> [How to complete this task] An exact copy of all the entries below is what this task needs.

Stored entries
════════════════

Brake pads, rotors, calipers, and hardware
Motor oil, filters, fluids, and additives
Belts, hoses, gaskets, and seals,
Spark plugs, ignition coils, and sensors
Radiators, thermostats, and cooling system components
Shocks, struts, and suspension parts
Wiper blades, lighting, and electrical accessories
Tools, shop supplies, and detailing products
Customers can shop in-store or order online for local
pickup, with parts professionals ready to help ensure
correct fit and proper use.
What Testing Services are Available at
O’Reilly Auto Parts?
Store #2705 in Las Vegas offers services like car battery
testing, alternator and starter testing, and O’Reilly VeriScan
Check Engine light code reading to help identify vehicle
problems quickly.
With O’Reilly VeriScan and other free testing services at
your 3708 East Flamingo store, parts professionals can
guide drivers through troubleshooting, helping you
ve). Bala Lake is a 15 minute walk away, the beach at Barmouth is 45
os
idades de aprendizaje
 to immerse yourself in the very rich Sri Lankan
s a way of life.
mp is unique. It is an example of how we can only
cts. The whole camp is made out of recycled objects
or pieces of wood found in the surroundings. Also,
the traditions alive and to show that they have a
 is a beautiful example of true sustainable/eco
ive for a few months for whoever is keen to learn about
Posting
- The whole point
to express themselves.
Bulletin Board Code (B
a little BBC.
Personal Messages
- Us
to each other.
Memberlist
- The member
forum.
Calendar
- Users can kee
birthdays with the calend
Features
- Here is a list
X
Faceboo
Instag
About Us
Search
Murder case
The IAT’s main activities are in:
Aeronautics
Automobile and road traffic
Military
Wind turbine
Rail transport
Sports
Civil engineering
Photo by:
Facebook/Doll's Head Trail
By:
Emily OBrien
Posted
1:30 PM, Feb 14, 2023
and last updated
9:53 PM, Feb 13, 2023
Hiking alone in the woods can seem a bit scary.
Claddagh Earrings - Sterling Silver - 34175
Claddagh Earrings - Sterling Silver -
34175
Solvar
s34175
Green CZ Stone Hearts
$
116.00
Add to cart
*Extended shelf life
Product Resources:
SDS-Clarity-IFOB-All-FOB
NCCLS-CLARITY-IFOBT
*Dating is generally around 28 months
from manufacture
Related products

════════════════

> [Result below]
Brake pads, rotors, calipers, and hardware
Motor oil, filters, fluids, and additives
Belts, hoses, gaskets, and seals,
Spark plugs, ignition coils, and sensors
Radiators, thermostats, and cooling system components
Shocks, struts, and suspension parts
Wiper blades, lighting, and electrical accessories
Tools, shop supplies, and detailing products
Customers can shop in-store or order online for local
pickup, with parts professionals ready to help ensure
correct fit and proper use.
What Testing Services are Available at
O’Reilly Auto Parts?
Store #2705 in Las Vegas offers services like car battery
testing, alternator and starter testing, and O’Reilly VeriScan
Check Engine light code reading to help identify vehicle
problems quickly.
With O’Reilly VeriScan and other free testing services at
your 3708 East Flamingo store, parts professionals can
guide drivers through troubleshooting, helping you
ve). Bala Lake is a 15 minute walk away, the beach at Barmouth is 45
os
idades de aprendizaje
 to immerse yourself in the very rich Sri Lankan
s a way of life.
mp is unique. It is an example of how we can only
cts. The whole camp is made out of recycled objects
or pieces of wood found in the surroundings. Also,
the traditions alive and to show that they have a
 is a beautiful example of true sustainable/eco
ive for a few months for whoever is keen to learn about
Posting
- The whole point
to express themselves.
Bulletin Board Code (B
a little BBC.
Personal Messages
- Us
to each other.
Memberlist
- The member
forum.
Calendar
- Users can kee
birthdays with the calend
Features
- Here is a list
X
Faceboo
Instag
About Us
Search
Murder case
The IAT’s main activities are in:
Aeronautics
Automobile and road traffic
Military
Wind turbine
Rail transport
Sports
Civil engineering
Photo by:
Facebook/Doll's Head Trail
By:
Emily OBrien
Posted
1:30 PM, Feb 14, 2023
and last updated
9:53 PM, Feb 13, 2023
Hiking alone in the woods can seem a bit scary.
Claddagh Earrings - Sterling Silver - 34175
Claddagh Earrings - Sterling Silver -
34175
Solvar
s34175
Green CZ Stone Hearts
$
116.00
Add to cart
*Extended shelf life
Product Resources:
SDS-Clarity-IFOB-All-FOB
NCCLS-CLARITY-IFOBT
*Dating is generally around 28 months
from manufacture
Related products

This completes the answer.